Eid ul Adha is around the corner, let’s brush up on a few things.
Zayd Ibn Arqam (radhiyallahu anhu) relates that the Sahabah (radhiyallahu anhum) asked, “O Rasoolullah! What is Qurbani?” He replied, “It is the sunnah of your father Ibraheem (alayhis salaam).” They asked again, “What benefit do we get from it?” He answered, “A reward for every hair (of the sacrificed animal).” “And (what reward is there for animals with) wool, O Rasoolullah?” they asked. “A reward”, he said, “for every fibre of the wool.” (Ibn Maajah)
Udhiyyah is about:
Love for Allah in contrast to love of self obedience.
Loyalty to Allah in preference to loyalty to the family.
Faith versus emotion.
Struggle as opposed to pleasure.
The Time of Udhiyyah (Qurbani)
Udhiyyah can only be performed during the three days of Eid, the 10th, 11th and 12th of Dhul Hijjah. It is only in these days that slaughtering of an animal is recognised as an act of worship. No Udhiyyah can be performed in any other day of the year.
Although Udhiyyah is permissible on each of the three aforementioned days, yet it is preferable to perform it on the first day i.e. the 10th of Dhul Hijjah.
No Udhiyyah is allowed before the Eid Salaah is over. However, in small villages where the Eid prayer is not to be performed, Udhiyyah can be offered any time after the break of dawn on the 10th of Dhul Hijjah.

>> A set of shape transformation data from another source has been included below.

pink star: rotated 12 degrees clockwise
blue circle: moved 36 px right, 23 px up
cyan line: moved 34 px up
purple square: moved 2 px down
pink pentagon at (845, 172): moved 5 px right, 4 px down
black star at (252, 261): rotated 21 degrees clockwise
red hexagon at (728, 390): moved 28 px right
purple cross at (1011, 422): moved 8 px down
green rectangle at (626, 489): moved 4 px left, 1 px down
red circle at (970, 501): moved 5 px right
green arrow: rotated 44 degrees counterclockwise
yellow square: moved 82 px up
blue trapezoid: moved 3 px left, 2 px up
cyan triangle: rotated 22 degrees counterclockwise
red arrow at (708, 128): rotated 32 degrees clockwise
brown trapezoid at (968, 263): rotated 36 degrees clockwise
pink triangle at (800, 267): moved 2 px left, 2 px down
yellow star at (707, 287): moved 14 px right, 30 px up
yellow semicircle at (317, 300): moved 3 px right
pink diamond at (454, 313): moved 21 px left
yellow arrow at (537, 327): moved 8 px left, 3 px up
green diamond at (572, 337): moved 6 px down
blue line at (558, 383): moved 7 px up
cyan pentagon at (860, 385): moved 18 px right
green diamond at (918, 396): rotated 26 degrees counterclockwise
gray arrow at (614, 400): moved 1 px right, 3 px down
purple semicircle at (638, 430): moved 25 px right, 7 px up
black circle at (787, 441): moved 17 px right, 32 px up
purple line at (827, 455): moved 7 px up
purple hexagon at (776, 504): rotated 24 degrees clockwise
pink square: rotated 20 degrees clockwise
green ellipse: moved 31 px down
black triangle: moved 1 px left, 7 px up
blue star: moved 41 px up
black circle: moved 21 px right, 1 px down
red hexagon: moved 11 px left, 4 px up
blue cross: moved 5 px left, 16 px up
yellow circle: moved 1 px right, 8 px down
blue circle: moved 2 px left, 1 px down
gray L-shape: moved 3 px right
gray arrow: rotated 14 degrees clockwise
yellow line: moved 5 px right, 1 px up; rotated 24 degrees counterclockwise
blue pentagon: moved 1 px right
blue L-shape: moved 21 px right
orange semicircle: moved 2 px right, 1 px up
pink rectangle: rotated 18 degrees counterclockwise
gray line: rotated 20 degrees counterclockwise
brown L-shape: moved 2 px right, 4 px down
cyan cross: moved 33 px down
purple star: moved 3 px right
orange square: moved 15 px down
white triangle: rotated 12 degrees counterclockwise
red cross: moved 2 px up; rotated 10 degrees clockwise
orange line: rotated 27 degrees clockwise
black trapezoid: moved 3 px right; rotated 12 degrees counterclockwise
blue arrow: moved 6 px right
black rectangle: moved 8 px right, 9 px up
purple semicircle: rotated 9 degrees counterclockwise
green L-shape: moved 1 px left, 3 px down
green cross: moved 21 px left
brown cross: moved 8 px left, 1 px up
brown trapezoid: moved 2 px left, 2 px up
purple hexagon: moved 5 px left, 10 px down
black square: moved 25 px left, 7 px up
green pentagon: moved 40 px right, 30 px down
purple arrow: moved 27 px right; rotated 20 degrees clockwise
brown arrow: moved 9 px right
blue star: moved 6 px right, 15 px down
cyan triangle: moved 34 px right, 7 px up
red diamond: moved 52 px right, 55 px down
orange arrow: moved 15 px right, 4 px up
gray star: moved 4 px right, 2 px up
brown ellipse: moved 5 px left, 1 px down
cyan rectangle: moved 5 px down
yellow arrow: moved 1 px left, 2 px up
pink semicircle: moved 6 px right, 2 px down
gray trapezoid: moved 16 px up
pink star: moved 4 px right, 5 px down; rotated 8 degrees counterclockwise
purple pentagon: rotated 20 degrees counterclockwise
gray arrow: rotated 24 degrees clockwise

It can also be performed in the two nights following the Eid day, but it is more advisable to perform it during daytime. Udhiyyah times end at sunset on the 12th of Dhul Hijjah.
Distribution of the Meat
If an animal is sacrificed on behalf of more than one person (from two to seven shares), like a cow or camel, its meat should be distributed equally among its owners by weighing the meat strictly and not at random or by mere guess. Even if all the partners agree on its distribution without weighing, it is still not permissible according to shariah.
However, if the actual weighing is not practicable due to some reason, and all the partners agree to distribute the meat without weighing, distribution by guess can be done with the condition that each share necessarily contains either a leg of the animal or some quantity of its liver.
Although the person offering an Udhiyyah can keep all its meat for his own use. It is preferable to distribute one-third among the poor, another one-third among his relatives and then, keep the rest for his personal consumption.
All parts of the sacrificed animal can be used for personal benefit, but none can be sold, nor can be given to the butcher as a part of his wages. If somebody has sold the meat of the animal or its skin, he must give the accrued price as Sadaqah to a poor man who can receive Zakaah.